Page MenuHomePhabricator

[CodeGen] Fixed de-optimization of legalize subvector extract
ClosedPublic

Authored by tpr on Apr 9 2019, 5:49 AM.

Details

Summary

The recent introduction of v3i32 etc as an MVT, and its use in AMDGPU
3-dword memory instructions, caused a de-optimization problem for code
with such a load that then bitcasts via vector of i8, because v12i8 is
not an MVT so it legalizes the bitcast by widening it.

This commit adds the ability to widen a bitcast using extract_subvector
on the result, so the value does not need to go via memory.

Change-Id: Ie4abb7760547e54a2445961992eafc78e80d4b64

Diff Detail

Repository
rL LLVM

Event Timeline

tpr created this revision.Apr 9 2019, 5:49 AM
Herald added a project: Restricted Project. · View Herald TranscriptApr 9 2019, 5:49 AM

This fixes the SI regression with RADV.
Thanks a lot Tim.

efriedma added inline comments.Apr 9 2019, 12:35 PM
lib/CodeGen/SelectionDAG/LegalizeVectorTypes.cpp
4066 ↗(On Diff #194299)

So if I'm following this correctly, this takes a cast like <12 x i8> -> <3 x i32>, and turns it into <16 x i8> -> <4 x i32>? That makes sense, but please add a comment describing it.

Can you reduce the test further?

test/CodeGen/AMDGPU/extract_subvector_vec4_vec3.ll
4 ↗(On Diff #194299)

I wouldn’t trust this to check this, a generated check would be better

tpr updated this revision to Diff 195527.Apr 17 2019, 3:05 AM

V2: Addressed review comments.

tpr updated this revision to Diff 195528.Apr 17 2019, 3:11 AM

V3: Further reduced test case.

tpr marked 3 inline comments as done.Apr 17 2019, 3:12 AM
tpr added inline comments.
test/CodeGen/AMDGPU/extract_subvector_vec4_vec3.ll
4 ↗(On Diff #194299)

Not really sure what you're suggesting, but I hope this is better.

ping?
SI is still broken without this patch.

nhaehnle added inline comments.Tue, May 7, 1:27 AM
test/CodeGen/AMDGPU/extract_subvector_vec4_vec3.ll
4 ↗(On Diff #194299)

Maybe you can use util/update_llc_test_checks.py?

tpr marked 2 inline comments as done.Wed, May 8, 2:31 AM

Hi Samuel.

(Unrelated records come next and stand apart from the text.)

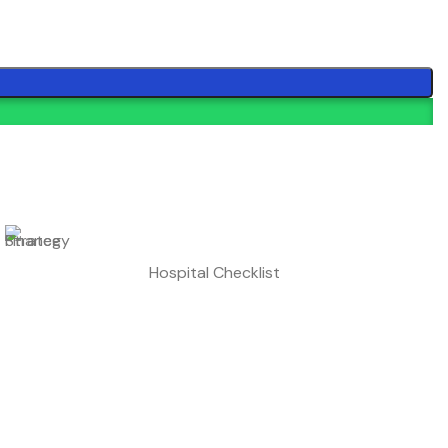
Hospital Checklist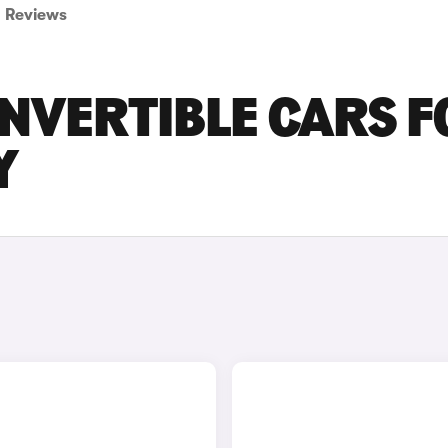
Reviews
ONVERTIBLE CARS F
Y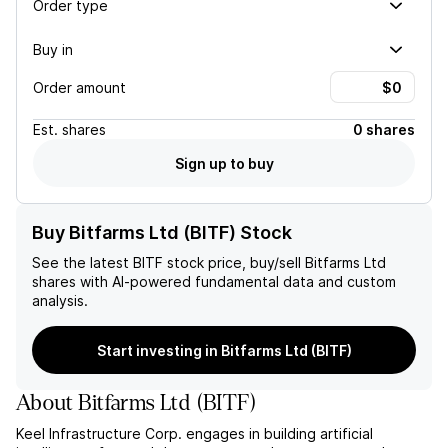
Order type
Buy in
Order amount
Est.
shares
0 shares
Sign up to buy
Buy Bitfarms Ltd (BITF) Stock
See the latest
BITF
stock price, buy/sell
Bitfarms Ltd
shares with AI-powered fundamental data and custom
analysis.
Start investing in Bitfarms Ltd (BITF)
About
Bitfarms Ltd
(
BITF
)
Keel Infrastructure Corp. engages in building artificial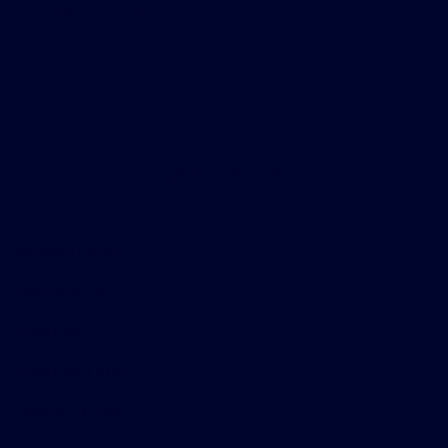
Helpful Links
About
Contact Us
Privacy Policy
Contact Us
Sitemap
Sitemap Html
Terms Of Use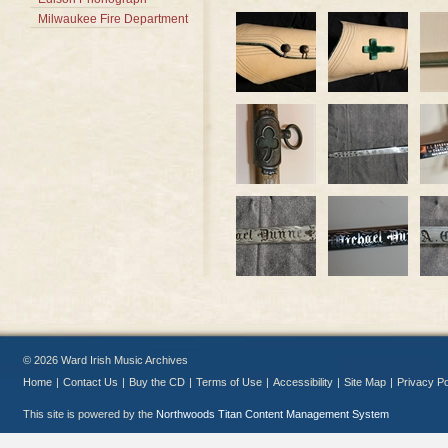
Milwaukee Fire Department
© 2026 Ward Irish Music Archives
Home
|
Contact Us
|
Buy the CD
|
Terms of Use
|
Accessibility
|
Site Map
|
Privacy Po
This site is powered by the
Northwoods Titan Content Management System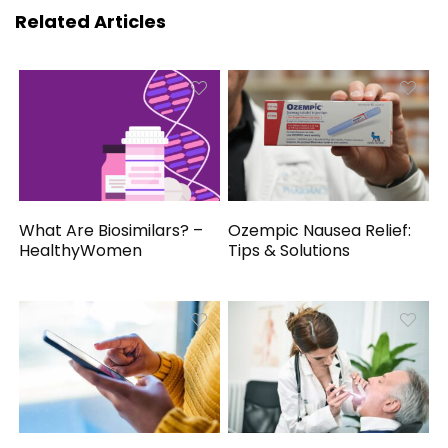
Related Articles
What Are Biosimilars? –
Ozempic Nausea Relief:
HealthyWomen
Tips & Solutions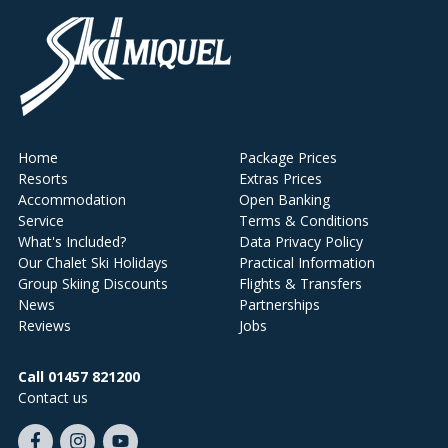
Home
Package Prices
Resorts
Extras Prices
Accommodation
Open Banking
Service
Terms & Conditions
What's Included?
Data Privacy Policy
Our Chalet Ski Holidays
Practical Information
Group Skiing Discounts
Flights & Transfers
News
Partnerships
Reviews
Jobs
Call 01457 821200
Contact us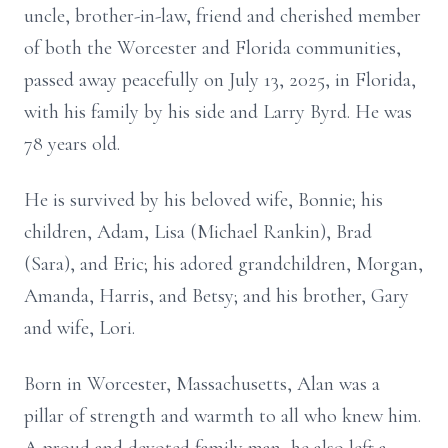
uncle, brother-in-law, friend and cherished member
of both the Worcester and Florida communities,
passed away peacefully on July 13, 2025, in Florida,
with his family by his side and Larry Byrd. He was
78 years old.
He is survived by his beloved wife, Bonnie; his
children, Adam, Lisa (Michael Rankin), Brad
(Sara), and Eric; his adored grandchildren, Morgan,
Amanda, Harris, and Betsy; and his brother, Gary
and wife, Lori.
Born in Worcester, Massachusetts, Alan was a
pillar of strength and warmth to all who knew him.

Sorry for the delay; I kind of lost track of this change.

Question for Nicolai below.

test/CodeGen/AMDGPU/extract_subvector_vec4_vec3.ll
4 ↗(On Diff #194299)

You mean have a check line for each line of IR output in the function? Do you think that would be better than the negative check for storing to stack?

nhaehnle added inline comments.Mon, May 13, 5:19 AM
test/CodeGen/AMDGPU/extract_subvector_vec4_vec3.ll
4 ↗(On Diff #194299)

Yes, I do think so. Having the auto-generated assertions means that we catch other things going wrong, and it's easy enough to update them for benign changes.

I realize that you actually need update_mir_test_checks in this case due to the -stop-after, and the script is sensitive to the fact that there's no space between the < and the %s.

tpr updated this revision to Diff 199446.Tue, May 14, 8:04 AM

V4: update_mir_test_checks the test.

tpr marked 2 inline comments as done.Tue, May 14, 8:08 AM
tpr added inline comments.
test/CodeGen/AMDGPU/extract_subvector_vec4_vec3.ll
4 ↗(On Diff #194299)

Thanks Nicolai. Now done.

tpr marked an inline comment as done.Wed, May 15, 10:35 AM
tpr added a comment.Thu, May 16, 10:19 AM

Is someone now able to approve this? Eli?

efriedma accepted this revision.Thu, May 16, 12:16 PM

LGTM, assuming the review comments about the testcase are resolved.

This revision is now accepted and ready to land.Thu, May 16, 12:16 PM
This revision was automatically updated to reflect the committed changes.